Exiles Forum

Lisburn, Co. Antrim, Northern Ireland




Time to plant

BEDDING plants should all be planted, now that five letter word 'frost' is no longer a menace.

Your hanging baskets shouldn't be put out until June, however. Bad weather in May frequently hinders hanging basket development, plus the longer they are sheltered, the bigger, better and bolder the flowers will be.

Of course here we have to watch out for an attack of the Clones, which could have devastating effect.

I'm not talking about the latest offering from Lucasfilm productions, but I speak of Greenfly, whitefly, and all the little creepy crawlies we know and love so well.

They are back with a vengeance, particularly so at a time of warm humid weather when their reproduction rates seem to triple.
The horticultural laser sword with which to wipe out these pests . . .all of them is Roseclear, surprisingly effective on lots of flowers.

Of course there are some plants very sensitive to these chemicals including Fuschsias and Geraniums, in which case you should blast the enemy with old washing up liquid.

Try 'companion' planting, French Marigold under roses attract hoverflies which feed on aphids! Try this combination in a summer pot - mint or garlic confuses the attacking pests, handy for interplanting with fragrant flowers like Ten Week Stocks.

As for how bedding should look: some say it is best to repeat a pattern of three colours. Some say big old swathes of colour either in rows or flowing like a river would look good under shrubs.

Perhaps in a circle bed divided into five with a white edge of Alyssum.

A good focal point here would be a slender Box topiary specimen or Cupressus macrocarpa 'Goldcrest'; a striking upright conifer which smells of wine gums! Beauty lies in the eyes of the beholder.

Watering and feeding are vital if you want bedding to look best. Miracle-Gro is excellent, but in my experience potash rich tomato food is just as good.
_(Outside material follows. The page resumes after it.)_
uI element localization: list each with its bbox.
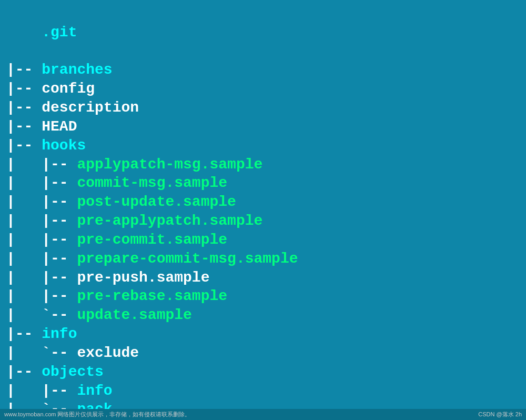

Don't forget you can use this on anything which flowers or fruits, including those obstinate old shrubs reluctant to flower.

Look for the NPK ratio on the back of the plant food packet. N is the Nitrogen and makes foliage, P is for Phosphate and roots, and K is Potash for flowers.

Start feeding now weekly and it will make a big difference, but don't forget to deal with your pests too, otherwise they will turn your garden to the dark side!